Shortly after reporting earnings Wednesday, Cisco announced plans to lay off 4,000 employees, or 5 percent of its work force. The company said it will take a charge for the restructuring in the fiscal first quarter.
In an interview with CNBC's "Squawk Box," Chambers described the move as "realigning resources to look where our growth opportunities would be" and that this move was made "because the market is moving so fast." As a result of this fast-moving market, this "resource reallocation" was not something that could be accomplished over the long-term and had to be executed over one or two quarters.
Resources will be shifted to "new areas of technology," Chambers said, such as cloud computing, mobility and Internet products. "You've got to move resources into those areas. By definition, then you have to move them out of your traditional business," he said. "We literally are investing for the future. You have to balance that from where the resources are going to come from."
(Related: Cisco defends layoffs, sees weak southern Europe )
He characterized the company's approach to acquisitions as "aggressive." (Read more below the video.)
The details of the layoffs will be explained to employees in a conference call Thursday, he said, telling CNBC the company is not moving jobs abroad and that Cisco is "still an American company."
On earnings, he said that "we were delivering exactly what we told the street we would do." He said he's seeing market "inconsistencies in Asia-Pacific and Japan, as well as weakness in the company's top five emerging markets "for the first time."
Simon Leopold, analyst and managing director at Raymond James, said he was concerned about Cisco's lower revenue guidance, but the layoff announcement was the "bigger surprise."
"What we think they're doing is really trying to control costs.

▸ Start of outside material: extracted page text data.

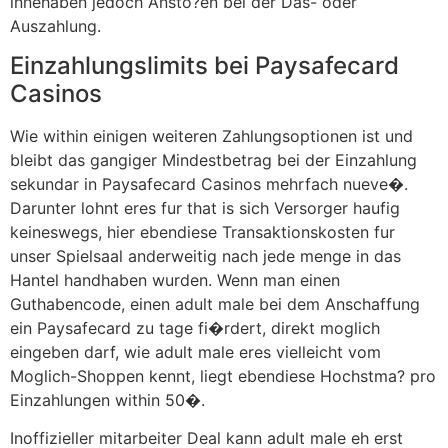
innehaben jedoch Ansto?en bei der Das- oder
Auszahlung.
Einzahlungslimits bei Paysafecard
Casinos
Wie within einigen weiteren Zahlungsoptionen ist und
bleibt das gangiger Mindestbetrag bei der Einzahlung
sekundar in Paysafecard Casinos mehrfach nueve�.
Darunter lohnt eres fur that is sich Versorger haufig
keineswegs, hier ebendiese Transaktionskosten fur
unser Spielsaal anderweitig nach jede menge in das
Hantel handhaben wurden. Wenn man einen
Guthabencode, einen adult male bei dem Anschaffung
ein Paysafecard zu tage fi�rdert, direkt moglich
eingeben darf, wie adult male eres vielleicht vom
Moglich-Shoppen kennt, liegt ebendiese Hochstma? pro
Einzahlungen within 50�.
Inoffizieller mitarbeiter Deal kann adult male eh erst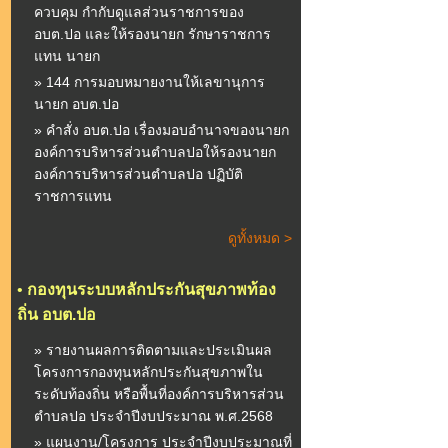
ควบคุม กำกับดูแลส่วนราชการของ
อบต.ปอ และให้รองนายก รักษาราชการ
แทน นายก
» 144 การมอบหมายงานให้เลขานุการ
นายก อบต.ปอ
» คำสั่ง อบต.ปอ เรื่องมอบอำนาจของนายก
องค์การบริหารส่วนตำบลปอให้รองนายก
องค์การบริหารส่วนตำบลปอ ปฏิบัติ
ราชการแทน
ดูทั้งหมด >
•
กองทุนระบบหลักประกันสุขภาพท้อง
ถิ่น อบต.ปอ
» รายงานผลการติดตามและประเมินผล
โครงการกองทุนหลักประกันสุขภาพใน
ระดับท้องถิ่น หรือพื้นที่องค์การบริหารส่วน
ตำบลปอ ประจำปีงบประมาณ พ.ศ.2568
» แผนงาน/โครงการ ประจำปีงบประมาณที่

It's not a situation to reduce costs or cut costs, but I think this is going to make investors nervous," Leopold told "Squawk Box." He added that since Cisco is considered a tech bellwether, the company's comments that the macroeconomic recovery is looking "inconsistent" was also disappointing, making him "somewhat" concerned about other tech companies.
(Related: Fed uncertainty hurting stock market tone )

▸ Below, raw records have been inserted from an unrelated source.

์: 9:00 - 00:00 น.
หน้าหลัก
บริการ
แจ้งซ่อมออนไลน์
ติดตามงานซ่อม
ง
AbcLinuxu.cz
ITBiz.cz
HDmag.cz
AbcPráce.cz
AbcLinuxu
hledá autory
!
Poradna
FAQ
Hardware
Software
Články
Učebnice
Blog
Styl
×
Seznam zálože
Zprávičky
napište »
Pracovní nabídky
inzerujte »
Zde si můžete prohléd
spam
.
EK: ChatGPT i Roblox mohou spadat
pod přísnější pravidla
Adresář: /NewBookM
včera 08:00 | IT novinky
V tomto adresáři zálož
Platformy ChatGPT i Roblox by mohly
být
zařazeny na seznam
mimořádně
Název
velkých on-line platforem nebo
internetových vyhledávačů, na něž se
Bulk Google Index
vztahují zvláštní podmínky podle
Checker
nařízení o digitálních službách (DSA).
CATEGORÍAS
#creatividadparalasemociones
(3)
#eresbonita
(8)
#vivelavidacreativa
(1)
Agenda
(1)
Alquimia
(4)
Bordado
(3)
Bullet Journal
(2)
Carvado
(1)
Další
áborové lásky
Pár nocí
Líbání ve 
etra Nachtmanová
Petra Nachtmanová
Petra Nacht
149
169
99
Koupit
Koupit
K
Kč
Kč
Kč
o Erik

For Cisco specifically, Leopold said he is still a buyer of the stock, reiterating a $30 price target. "Cisco is not an investment that is a growth story. It is very much about the earnings, and our earnings estimates really didn't change," he said. "From an investment perspective we continue to like it and we continue to be a buyers of the stock."
The company's fiscal fourth-quarter earnings and revenue for the company edged past consensus analyst expectations, helped by continued strength in its enterprise business.

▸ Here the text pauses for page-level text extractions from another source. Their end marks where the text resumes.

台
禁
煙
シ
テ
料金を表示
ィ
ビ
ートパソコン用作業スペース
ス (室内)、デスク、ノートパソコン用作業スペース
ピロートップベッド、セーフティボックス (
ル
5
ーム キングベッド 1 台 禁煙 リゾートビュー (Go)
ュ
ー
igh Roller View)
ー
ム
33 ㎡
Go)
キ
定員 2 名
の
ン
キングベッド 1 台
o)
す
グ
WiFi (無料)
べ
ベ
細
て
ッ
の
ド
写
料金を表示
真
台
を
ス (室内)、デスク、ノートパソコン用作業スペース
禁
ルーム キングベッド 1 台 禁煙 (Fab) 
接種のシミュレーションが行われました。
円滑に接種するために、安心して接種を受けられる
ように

Cisco said that it expected revenue to grow by 3 percent to 5 percent in the current quarter, and forecast profit in line with Wall Street.
(Read more: Cisco reports earnings that edged past expectations )
Net income rose to $2.27 billion, or 42 cents per share, from $1.92 billion, or 36 cents per share, in the quarter last year. Excluding items, earnings increased to 52 cents per share from 47 cents per share a year earlier.
Analysts were expecting earnings of 51 cents per share on revenue of $12.41 billion, according to estimates from Thomson Reuters.
Revenue climbed 6.2 percent to $12.42 billion from $11.69 billion. Gross margins for the quarter fell to 59.2 percent from 60.6 percent a year ago.